Intervention à l'APCE concernant les besoins et droits humanitaires des personnes déplacées internes

Nous célébrons cette année les 20 ans des principes directeurs sur les personnes déplacées. Les motifs de ces déplacements sont multiples : les conflits bien sûr, les violations des droits de l’homme mais aussi les catastrophes naturelles. Aujourd'hui une génération perdue tente de survivre aux conséquences de conflits du passé, Ce sont les PDI, les personnes déplacées au sein de leur propre pays. Certaines se trouvent dans une situation extrêmement pénible depuis des décennies. Ces victimes de conflits passés ou en cours continuent d’avoir besoin de l’aide de la communauté européenne et internationale. 15 % du nombre total de PDI, soit 390 000 personnes environ, vivent dans des centres collectifs, des abris de fortune ou des campements informels. Certes ils sont des survivants de ces conflits, mais vivent-ils vraiment tant leur situation est désespérée ?

La question du logement, de l'accès à la santé et à l'éducation doit être traitée en priorité. Ces PDI ont souvent peu d'espoir de revenir dans leur région d'origine, et donc de retrouver leur logement (d'autant que celui-ci a pu être détruit lors du conflit initial). Les Etats doivent prendre toutes leurs responsabilités en ce domaine sans jouer sur l'effet conflit gelé se servant parfois des PDI comme d'une preuve pour faire valoir des droits territoriaux. Ce jeu cruel dure depuis trop longtemps et il faut trouver des solutions pour ces personnes qui leur permettent de tourner la page, de vivre leur vie.

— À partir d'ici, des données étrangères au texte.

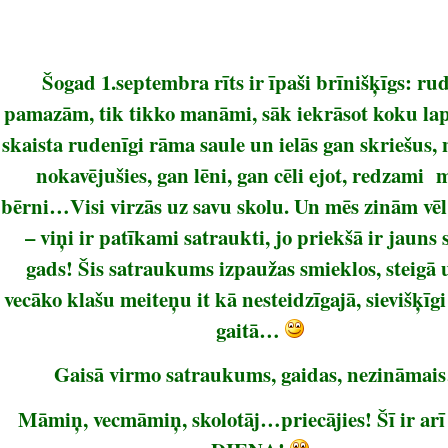
Šogad 1.septembra rīts ir īpaši brīnišķīgs: ru
pamazām, tik tikko manāmi, sāk iekrāsot koku lap
skaista rudenīgi rāma saule un ielās gan skriešus,
nokavējušies, gan lēni, gan cēli ejot, redzami
bērni…Visi virzās uz savu skolu. Un mēs zinām vēl
– viņi ir patīkami satraukti, jo priekšā ir jauns 
gads! Šis satraukums izpaužas smieklos, steigā 
vecāko klašu meiteņu it kā nesteidzīgajā, sievišķīgi
gaitā…
Gaisā virmo satraukums, gaidas, nezināmai
Māmiņ, vecmāmiņ, skolotāj…priecājies! Šī ir ar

Le cas des enfants est particulièrement préoccupant.  Parfois des décennies après la crise militaro-politique qui a conduit leurs parents, parfois leurs grands-parents à fuir leur région, ces enfants vivent dans des conditions inacceptables et n'ont pas accès aux droits élémentaires prévus par la Convention sur les droits des enfants, en particulier l'éducation. Ce point est fondamental car comment peut-on espérer un avenir sans formation, sans intégration à la communauté nationale ?  Et qu’en est-il de la liberté de circulation de ces personnes ? Comment sont-ils enregistrés, recensés ? ont-ils accès aux allocations sociales, aux pensions auxquelles ils peuvent prétendre ?

Ce droit à l'instruction et plus généralement les droits des PDI et les devoirs des Etats concernés ont été rappelés à la fois par des résolutions des Nations Unies et par des arrêts de la Cour européenne des droits de l'homme. Il faut les appliquer et trouver des solutions durables. Enfin, il convient que chaque Etat définisse un cadre législatif pour protéger les personnes déplacées.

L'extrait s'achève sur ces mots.